§ **Provided material**:
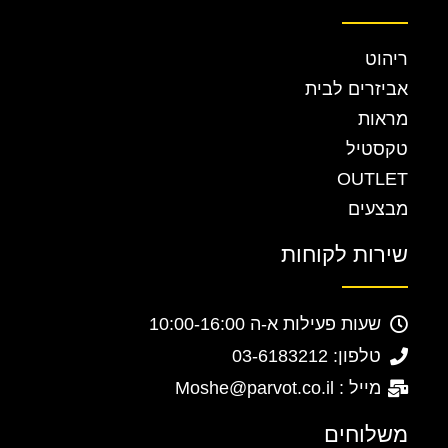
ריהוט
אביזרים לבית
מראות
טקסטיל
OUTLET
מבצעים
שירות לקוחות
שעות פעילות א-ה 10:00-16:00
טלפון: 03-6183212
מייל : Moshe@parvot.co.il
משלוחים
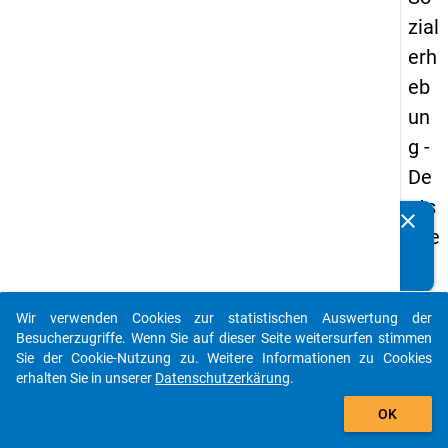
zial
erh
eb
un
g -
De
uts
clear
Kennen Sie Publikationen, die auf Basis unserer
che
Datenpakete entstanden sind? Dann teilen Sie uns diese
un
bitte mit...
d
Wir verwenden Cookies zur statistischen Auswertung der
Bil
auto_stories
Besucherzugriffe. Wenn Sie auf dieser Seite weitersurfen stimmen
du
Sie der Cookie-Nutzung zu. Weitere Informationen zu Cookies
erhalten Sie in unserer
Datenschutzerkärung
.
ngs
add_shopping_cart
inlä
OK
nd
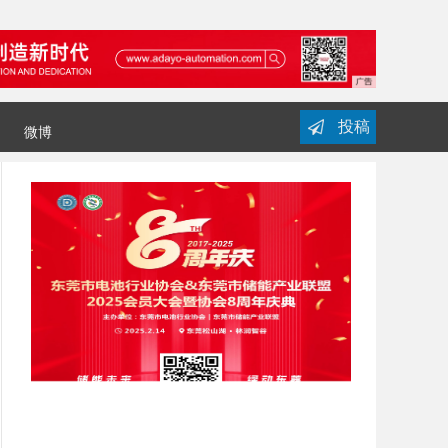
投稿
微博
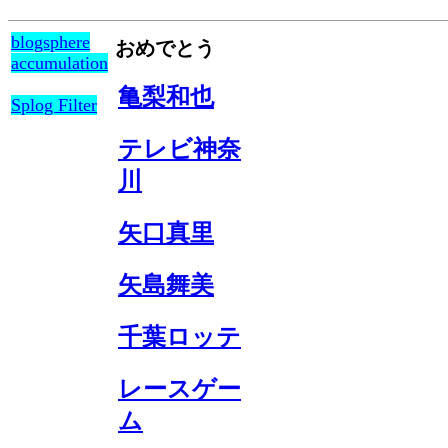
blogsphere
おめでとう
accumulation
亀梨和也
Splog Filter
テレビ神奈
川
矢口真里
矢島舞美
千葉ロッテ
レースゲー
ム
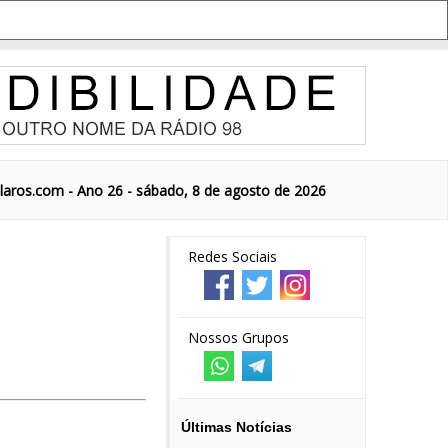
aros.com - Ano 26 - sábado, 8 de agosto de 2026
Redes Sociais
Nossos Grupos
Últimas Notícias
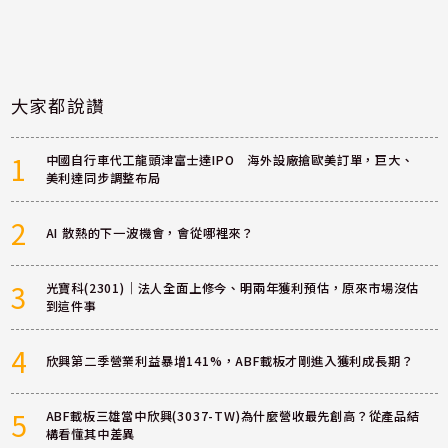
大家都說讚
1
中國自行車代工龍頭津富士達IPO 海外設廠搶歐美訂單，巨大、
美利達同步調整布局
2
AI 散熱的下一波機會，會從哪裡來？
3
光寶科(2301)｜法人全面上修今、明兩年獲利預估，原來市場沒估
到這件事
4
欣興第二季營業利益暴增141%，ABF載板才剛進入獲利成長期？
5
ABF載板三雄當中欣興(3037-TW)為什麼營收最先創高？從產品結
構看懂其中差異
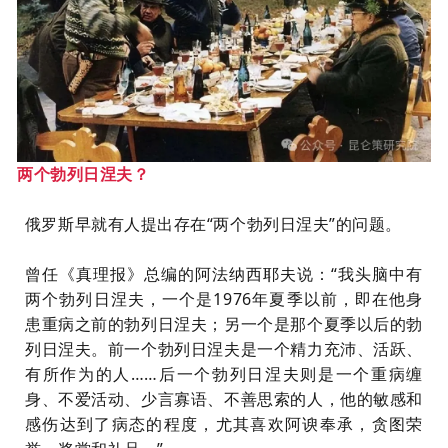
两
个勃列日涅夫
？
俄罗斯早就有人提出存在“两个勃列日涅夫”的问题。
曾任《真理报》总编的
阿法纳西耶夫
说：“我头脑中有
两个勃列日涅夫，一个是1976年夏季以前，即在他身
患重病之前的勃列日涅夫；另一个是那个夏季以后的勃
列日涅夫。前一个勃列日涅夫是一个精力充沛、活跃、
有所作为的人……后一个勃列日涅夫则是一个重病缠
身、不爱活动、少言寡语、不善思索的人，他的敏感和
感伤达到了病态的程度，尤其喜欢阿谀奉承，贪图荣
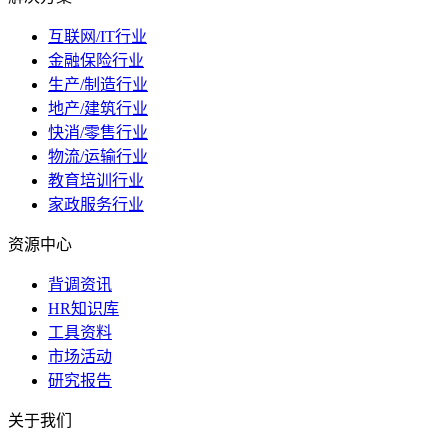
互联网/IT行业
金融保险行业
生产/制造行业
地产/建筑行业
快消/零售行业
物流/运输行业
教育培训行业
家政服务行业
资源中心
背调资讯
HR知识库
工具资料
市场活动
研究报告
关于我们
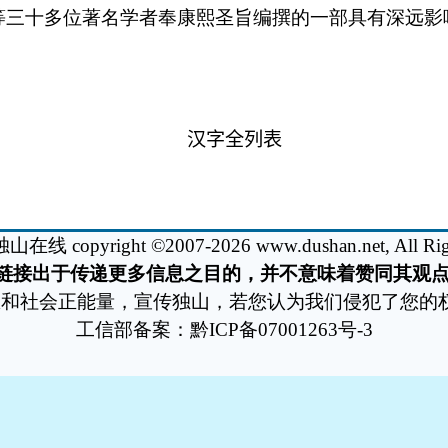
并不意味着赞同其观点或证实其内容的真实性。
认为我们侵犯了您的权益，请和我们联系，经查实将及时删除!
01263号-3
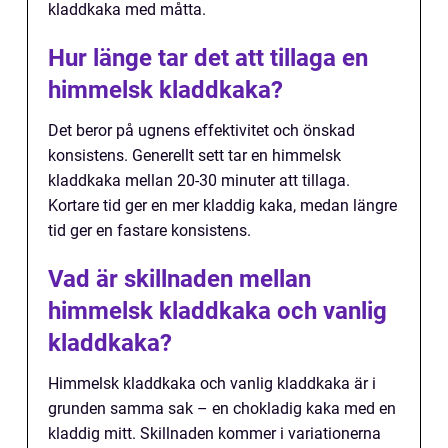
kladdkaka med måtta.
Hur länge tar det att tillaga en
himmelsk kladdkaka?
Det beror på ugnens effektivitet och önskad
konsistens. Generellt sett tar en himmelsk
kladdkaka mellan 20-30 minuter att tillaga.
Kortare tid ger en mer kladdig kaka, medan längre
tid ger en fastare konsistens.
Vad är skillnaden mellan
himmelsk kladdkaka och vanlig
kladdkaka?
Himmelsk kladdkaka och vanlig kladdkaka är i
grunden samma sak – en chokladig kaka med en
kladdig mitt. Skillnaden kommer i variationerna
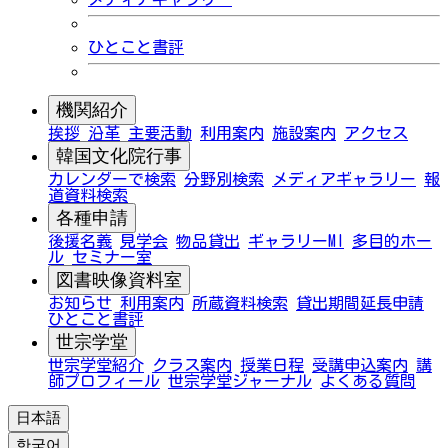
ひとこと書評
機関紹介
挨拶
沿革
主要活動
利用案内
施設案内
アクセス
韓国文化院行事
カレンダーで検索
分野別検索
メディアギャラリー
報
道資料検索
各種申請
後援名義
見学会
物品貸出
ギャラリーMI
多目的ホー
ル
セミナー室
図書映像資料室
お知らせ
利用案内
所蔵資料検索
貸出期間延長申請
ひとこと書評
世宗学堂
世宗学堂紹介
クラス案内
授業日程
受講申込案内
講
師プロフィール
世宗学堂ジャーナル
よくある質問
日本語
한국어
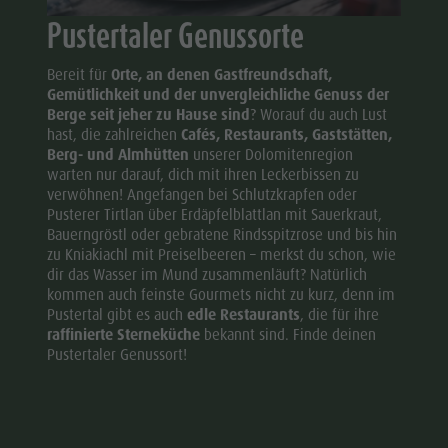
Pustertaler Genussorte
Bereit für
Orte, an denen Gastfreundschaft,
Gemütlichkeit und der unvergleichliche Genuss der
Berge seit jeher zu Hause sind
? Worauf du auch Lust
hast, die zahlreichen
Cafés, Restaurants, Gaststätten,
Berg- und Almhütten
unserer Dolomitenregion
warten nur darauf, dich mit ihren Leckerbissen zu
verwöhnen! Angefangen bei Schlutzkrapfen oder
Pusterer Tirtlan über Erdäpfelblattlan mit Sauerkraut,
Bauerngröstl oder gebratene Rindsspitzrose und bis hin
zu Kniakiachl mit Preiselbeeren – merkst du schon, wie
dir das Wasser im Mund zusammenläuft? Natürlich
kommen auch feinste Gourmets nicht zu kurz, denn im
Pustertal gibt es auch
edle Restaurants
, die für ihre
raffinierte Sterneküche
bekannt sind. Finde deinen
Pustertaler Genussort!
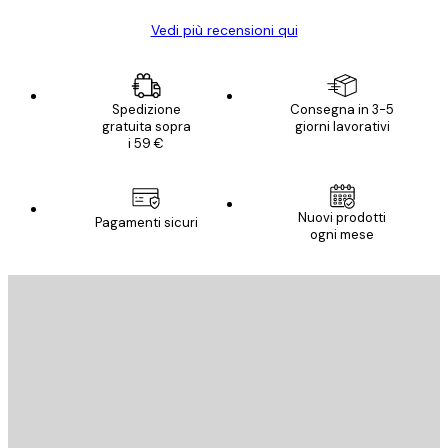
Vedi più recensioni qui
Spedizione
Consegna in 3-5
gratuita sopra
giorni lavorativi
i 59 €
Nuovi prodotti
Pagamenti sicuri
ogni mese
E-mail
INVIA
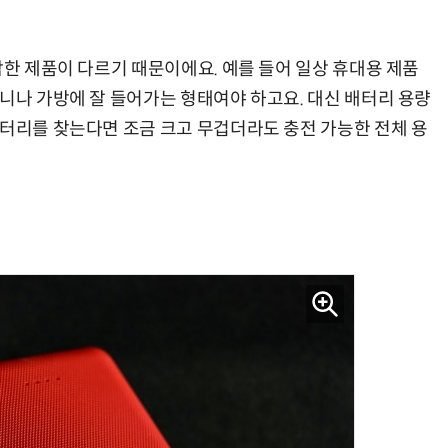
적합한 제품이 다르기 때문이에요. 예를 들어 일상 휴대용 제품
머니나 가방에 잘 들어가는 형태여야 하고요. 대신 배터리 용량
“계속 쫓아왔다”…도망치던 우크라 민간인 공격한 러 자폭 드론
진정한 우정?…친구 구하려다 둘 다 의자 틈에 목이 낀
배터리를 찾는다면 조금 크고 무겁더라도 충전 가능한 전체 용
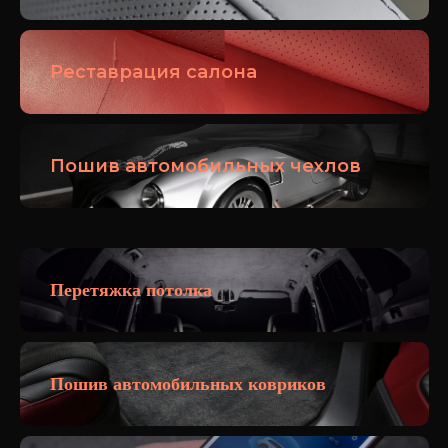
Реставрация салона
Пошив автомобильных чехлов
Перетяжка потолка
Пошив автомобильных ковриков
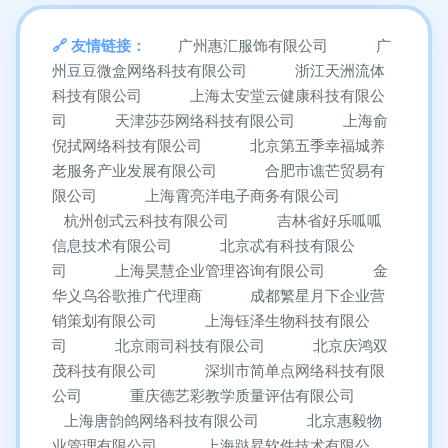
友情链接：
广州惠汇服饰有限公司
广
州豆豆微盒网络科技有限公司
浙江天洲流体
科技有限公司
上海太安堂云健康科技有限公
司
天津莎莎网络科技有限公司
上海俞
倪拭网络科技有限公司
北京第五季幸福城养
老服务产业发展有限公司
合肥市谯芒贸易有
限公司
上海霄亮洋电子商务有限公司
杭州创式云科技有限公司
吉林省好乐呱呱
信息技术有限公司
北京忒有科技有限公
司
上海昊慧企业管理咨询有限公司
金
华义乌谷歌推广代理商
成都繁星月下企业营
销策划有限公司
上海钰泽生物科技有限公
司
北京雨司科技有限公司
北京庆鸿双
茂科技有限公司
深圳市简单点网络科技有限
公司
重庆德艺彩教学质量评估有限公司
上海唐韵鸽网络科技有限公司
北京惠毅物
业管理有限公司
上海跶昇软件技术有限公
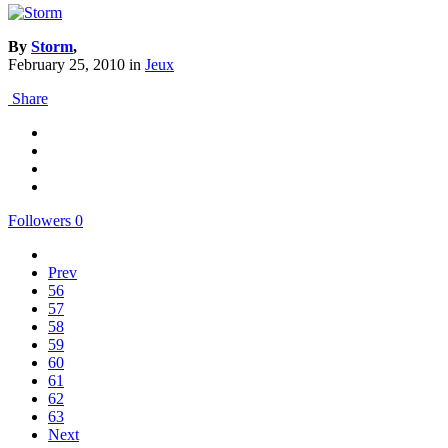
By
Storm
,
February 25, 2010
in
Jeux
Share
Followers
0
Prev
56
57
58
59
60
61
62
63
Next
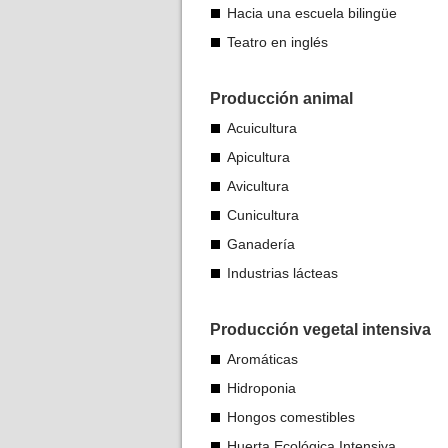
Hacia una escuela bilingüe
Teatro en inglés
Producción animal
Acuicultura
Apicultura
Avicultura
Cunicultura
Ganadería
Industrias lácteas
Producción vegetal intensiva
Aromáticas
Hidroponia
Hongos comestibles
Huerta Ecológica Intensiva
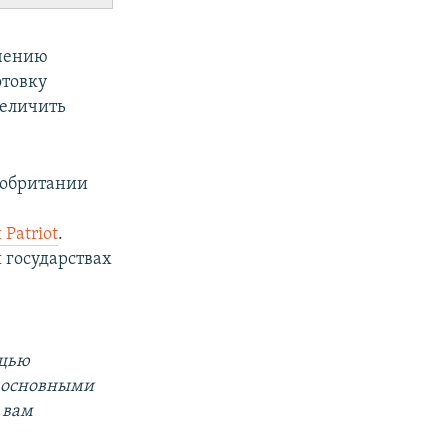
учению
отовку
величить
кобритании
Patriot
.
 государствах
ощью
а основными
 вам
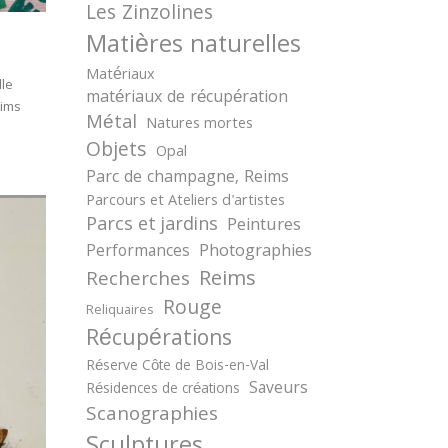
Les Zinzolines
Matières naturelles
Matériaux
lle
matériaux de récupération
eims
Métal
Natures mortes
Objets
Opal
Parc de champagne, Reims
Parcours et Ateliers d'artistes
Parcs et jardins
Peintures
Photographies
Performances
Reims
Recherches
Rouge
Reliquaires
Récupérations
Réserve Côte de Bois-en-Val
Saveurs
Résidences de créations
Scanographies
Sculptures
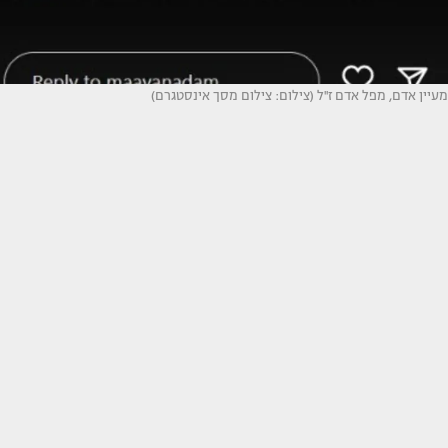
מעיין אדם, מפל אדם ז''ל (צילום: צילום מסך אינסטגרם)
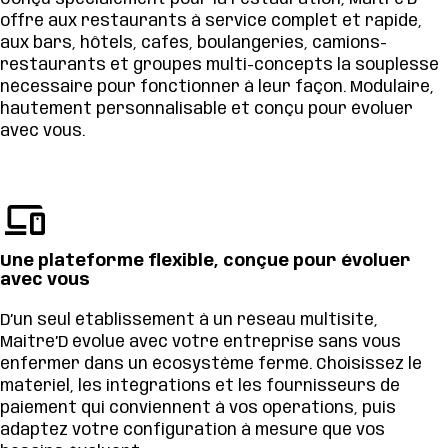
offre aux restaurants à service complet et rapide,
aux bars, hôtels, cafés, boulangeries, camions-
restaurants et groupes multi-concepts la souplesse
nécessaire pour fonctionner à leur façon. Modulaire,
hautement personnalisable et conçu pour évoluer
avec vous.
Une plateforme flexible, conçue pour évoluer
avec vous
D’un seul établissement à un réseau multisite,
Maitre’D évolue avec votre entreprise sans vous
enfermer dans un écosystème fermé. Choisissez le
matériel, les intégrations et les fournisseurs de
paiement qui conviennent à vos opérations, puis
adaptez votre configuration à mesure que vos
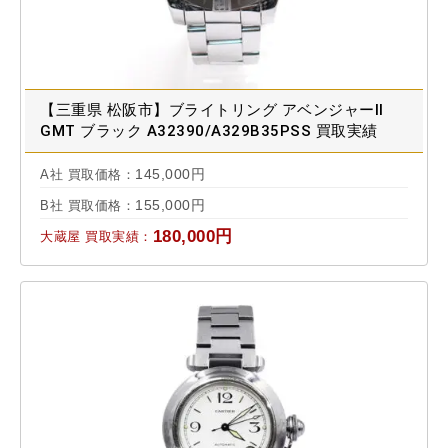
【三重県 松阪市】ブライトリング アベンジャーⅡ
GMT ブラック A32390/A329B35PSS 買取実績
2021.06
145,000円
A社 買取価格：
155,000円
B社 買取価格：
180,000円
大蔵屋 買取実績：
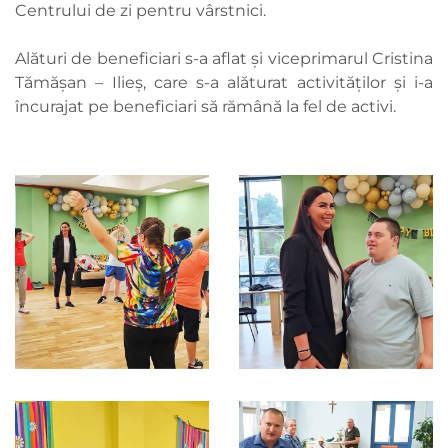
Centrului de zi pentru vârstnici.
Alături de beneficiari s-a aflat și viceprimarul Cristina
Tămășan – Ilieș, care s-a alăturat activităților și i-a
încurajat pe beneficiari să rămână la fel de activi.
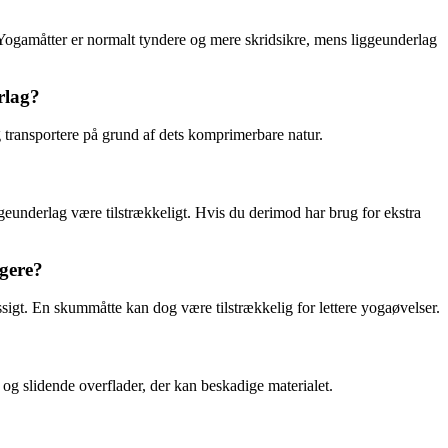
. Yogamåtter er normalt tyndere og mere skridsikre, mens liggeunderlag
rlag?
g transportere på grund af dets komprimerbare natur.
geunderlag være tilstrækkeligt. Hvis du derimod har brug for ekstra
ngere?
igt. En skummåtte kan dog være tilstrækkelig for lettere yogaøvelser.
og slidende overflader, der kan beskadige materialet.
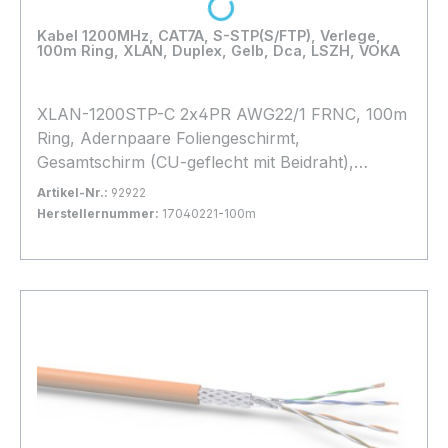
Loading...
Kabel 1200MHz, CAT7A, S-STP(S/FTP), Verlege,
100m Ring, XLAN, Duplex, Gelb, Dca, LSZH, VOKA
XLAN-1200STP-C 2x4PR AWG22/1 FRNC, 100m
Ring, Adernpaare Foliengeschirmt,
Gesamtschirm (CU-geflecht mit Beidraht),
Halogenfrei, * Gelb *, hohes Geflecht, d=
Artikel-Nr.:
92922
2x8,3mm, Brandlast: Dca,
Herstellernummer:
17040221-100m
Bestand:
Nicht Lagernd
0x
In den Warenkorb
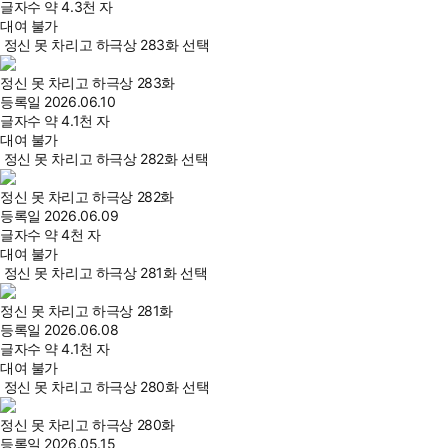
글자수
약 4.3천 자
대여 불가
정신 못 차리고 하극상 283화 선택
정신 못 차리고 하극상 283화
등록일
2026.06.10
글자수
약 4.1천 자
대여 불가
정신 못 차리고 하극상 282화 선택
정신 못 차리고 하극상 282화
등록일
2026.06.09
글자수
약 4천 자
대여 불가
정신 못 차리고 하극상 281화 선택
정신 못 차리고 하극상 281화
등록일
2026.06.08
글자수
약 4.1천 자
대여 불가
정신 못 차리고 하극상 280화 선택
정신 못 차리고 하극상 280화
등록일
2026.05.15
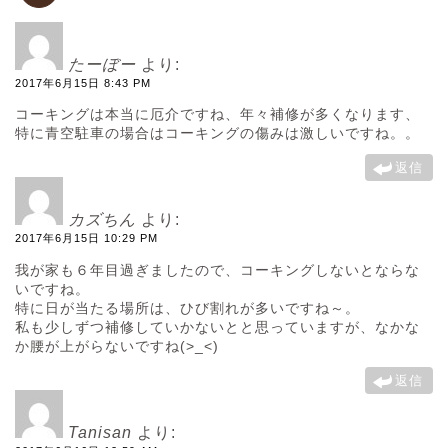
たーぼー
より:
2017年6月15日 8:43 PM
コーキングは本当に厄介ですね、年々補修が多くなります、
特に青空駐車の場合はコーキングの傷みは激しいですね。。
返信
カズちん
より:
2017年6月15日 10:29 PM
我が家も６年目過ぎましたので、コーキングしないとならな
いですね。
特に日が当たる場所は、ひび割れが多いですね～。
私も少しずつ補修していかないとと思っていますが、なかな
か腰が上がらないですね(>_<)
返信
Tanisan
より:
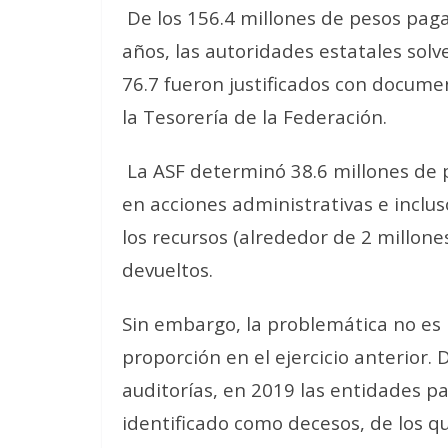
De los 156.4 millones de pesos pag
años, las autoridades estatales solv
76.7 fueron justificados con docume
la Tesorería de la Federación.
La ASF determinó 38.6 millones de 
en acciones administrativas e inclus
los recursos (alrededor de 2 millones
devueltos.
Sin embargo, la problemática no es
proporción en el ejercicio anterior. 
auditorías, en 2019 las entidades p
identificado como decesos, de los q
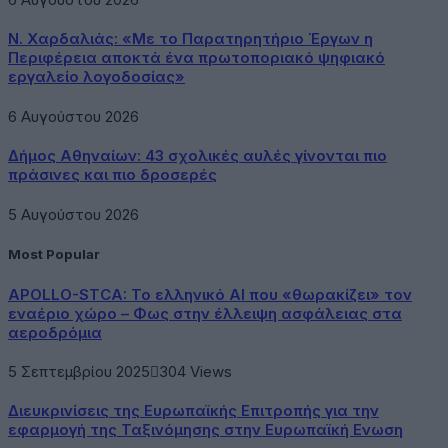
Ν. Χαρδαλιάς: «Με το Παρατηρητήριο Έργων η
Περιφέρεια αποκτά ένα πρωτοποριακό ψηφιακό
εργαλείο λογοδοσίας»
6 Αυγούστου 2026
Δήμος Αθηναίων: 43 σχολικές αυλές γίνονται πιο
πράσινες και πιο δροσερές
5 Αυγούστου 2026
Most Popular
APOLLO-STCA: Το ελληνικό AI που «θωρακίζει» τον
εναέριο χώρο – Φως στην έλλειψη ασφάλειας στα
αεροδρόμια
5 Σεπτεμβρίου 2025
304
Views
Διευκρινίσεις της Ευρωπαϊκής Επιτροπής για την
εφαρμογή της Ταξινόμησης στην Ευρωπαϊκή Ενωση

§ **Task goal**: After reading through the material, report every line that holds "Пошив".

§ **Solved exercise**:
Пошив автомобильных чехлов
Пошив автомобильных ковриков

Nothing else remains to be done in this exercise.